İKTİSADİ KALKINMA ANCAK İSLAM’IN İKTİSADİ NİZAMI İLE GERÇEKLEŞİR

Hakan Bolat

“İktisadi kalkınma” diğer adıyla “kalkınma iktisadı”, 1950-60 yıllar arasında oldukça popüler bir araştırma alanıydı. Ancak kapitalizmin sömürüden ve krizlerden beslenen iktisadi yapısı nedeniyle, iktisadi yaşamda teorik bir bilgiden öteye geçemedi. Günümüz ekonomi politikalarında ise dikkate alınmayan bir alan ve akademik çevrelerde de giderek ilgisini yitirmektedir. İktisadi kalkınma teorilerinin kapsamı ve amacı; üretimin ve kişi başına düşen millî gelirin arttırılmasının yanı sıra toplumun sosyo-kültürel yapısının değiştirilmesi ve yenileştirilmesidir. Maddi servetler, bilimsel buluşlar, teknolojik yenilikler ve benzeri birçok parametrenin gözlendiği ve bunların geliştirilmesi amaç edinilen bir alandır.

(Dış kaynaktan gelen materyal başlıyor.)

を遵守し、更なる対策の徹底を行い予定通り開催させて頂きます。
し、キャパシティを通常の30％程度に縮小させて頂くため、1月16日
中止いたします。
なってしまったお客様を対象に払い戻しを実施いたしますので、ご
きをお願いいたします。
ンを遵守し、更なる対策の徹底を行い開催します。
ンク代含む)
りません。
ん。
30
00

Dünyada birçok iktisadi kalkınma teorisinden bahsedebiliriz:

•Fisher ve Clark’ın ülkelerin kalkınma süreçlerini aşamalar şeklinde anlattıkları “Basit Aşama Teorisi”, 

•Toplumların aynı maddi yolları izleyerek kalkınacağını savunan Rostow’un, “Büyüme Aşamaları Teorisi”,

•Sınai (Endüstriyel) büyümeyi hedefleyen N. Kaldor’un, “Kaldor Büyüme Yasaları” vb. birçok teori uygulanmaya çalışılmıştır. Mamafih bütün bu teori ve uğraşların, bireyin ve toplumun doğru kalkınmasına zerre kadar etkileri olamamıştır.

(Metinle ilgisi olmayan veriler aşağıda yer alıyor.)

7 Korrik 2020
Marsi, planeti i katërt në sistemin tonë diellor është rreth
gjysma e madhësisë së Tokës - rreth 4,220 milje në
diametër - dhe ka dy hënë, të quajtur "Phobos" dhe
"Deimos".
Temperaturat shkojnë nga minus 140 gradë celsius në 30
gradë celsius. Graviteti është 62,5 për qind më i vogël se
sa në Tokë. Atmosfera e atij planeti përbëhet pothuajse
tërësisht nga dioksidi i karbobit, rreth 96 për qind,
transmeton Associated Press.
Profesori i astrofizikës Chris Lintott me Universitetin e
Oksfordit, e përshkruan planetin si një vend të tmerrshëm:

Bu teorileri incelemek, emin olun ki bizlere vakit kaybından başka bir şey sağlamayacaktır. Bu sebeple bu detaya bu makalede değinmeyeceğim. Fakat “hepsinin ortak noktası nedir?” sorusuna, özetle diyebiliriz ki; Batılı düşünürler, kalkınmanın temeline maddi hayatı esas almışlardır. Dolayısıyla da kalkınmaya liderlik edecek esaslı ve kapsamlı doğru bir fikrin tespitini yapmadılar. Çünkü hissedilen, ağırlığı olan, gözlemleyebildikleri somut değerleri esas alan şeylere inanmaya dayalı felsefeleri vardı. Kalkınmayı da hissettikleri maddi hayata sahip olmak olarak gördüler. Gözlemleyebildikleri somut değerleri ölçmek olarak anladılar. Bu sebeple sanayi, toprak, üretim, teknoloji, güçlü ordular vb. maddi varlıkların hepsini kalkınmanın esası olarak düşündüler.  

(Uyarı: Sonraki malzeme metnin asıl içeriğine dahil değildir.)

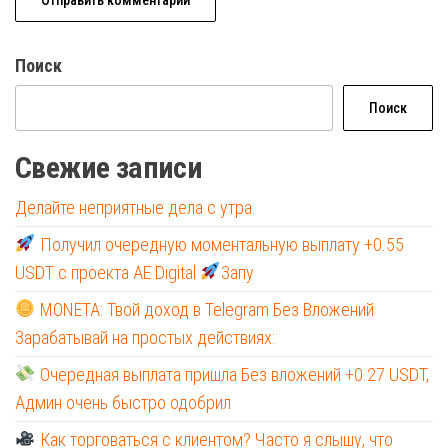
Поиск
Поиск
Свежие записи
Делайте неприятные дела с утра.
Получил очередную моментальную выплату +0.55
USDT с проекта AE Digital
Запу
MONETA: Твой доход в Telegram Без Вложений
Зарабатывай на простых действиях:
Очередная выплата пришла Без вложений +0.27 USDT,
Админ очень быстро одобрил
Как торговаться с клиентом? Часто я слышу, что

Hâlbuki üretim araçları, kişi başına düşen milli hâsıla, maddi servetler, bilimsel buluşlar, teknolojik yenilikler vb. bütün bu maddi kalkınmanın emaresi sayılan hissedilir değerlerin hiçbiri toplumsal kalkınmanın esası değildir. Hatta bu saydıklarımız ve bunlara benzer hususlardan sizlerin de ekleyeceklerinin hepsi, doğru kalkınmaya götürecek fikirden çok daha aşağı seviyededir. Maddi kalkınma için saydıklarımızın tümüne ulaşmak, sahip olmak fikirlere bağlıdır. Yine bunları korunmak da fikirlere bağlıdır. Bu sebeple kalkınma kelimesine insanoğlu, fikri yükseliş manasını vermiştir. Dolayısıyla kalkınma için şunu söyleyebiliriz: Evet, kalkınma ne maddi esaslar ile olur, ne ahlaki esaslar ile olur, ne de eğitim vb. olguları esas alarak olabilir. Eğer bir toplumda yaşayan bireyler kalkınmak istiyorsa sahip olması gereken tek şey onları yükselişe çıkmalarını sağlayacak bir fikirdir.

Kalkınma, lügat manası ile insanın karanlık-düşük bir seviyeden daha yüksek-aydın bir seviyeye çıkmasıdır. Istılahi manada ise kalkınma; insanın ve yaşadığı toplumun kötü bir hâlden daha iyi bir hâle, esaslı ve kapsamlı doğru bir fikir üzerine bina edilmiş bir yaşam tarzıyla beraber yürümesidir. Birey ve toplum bu yürüyüşte etle tırnak gibidir.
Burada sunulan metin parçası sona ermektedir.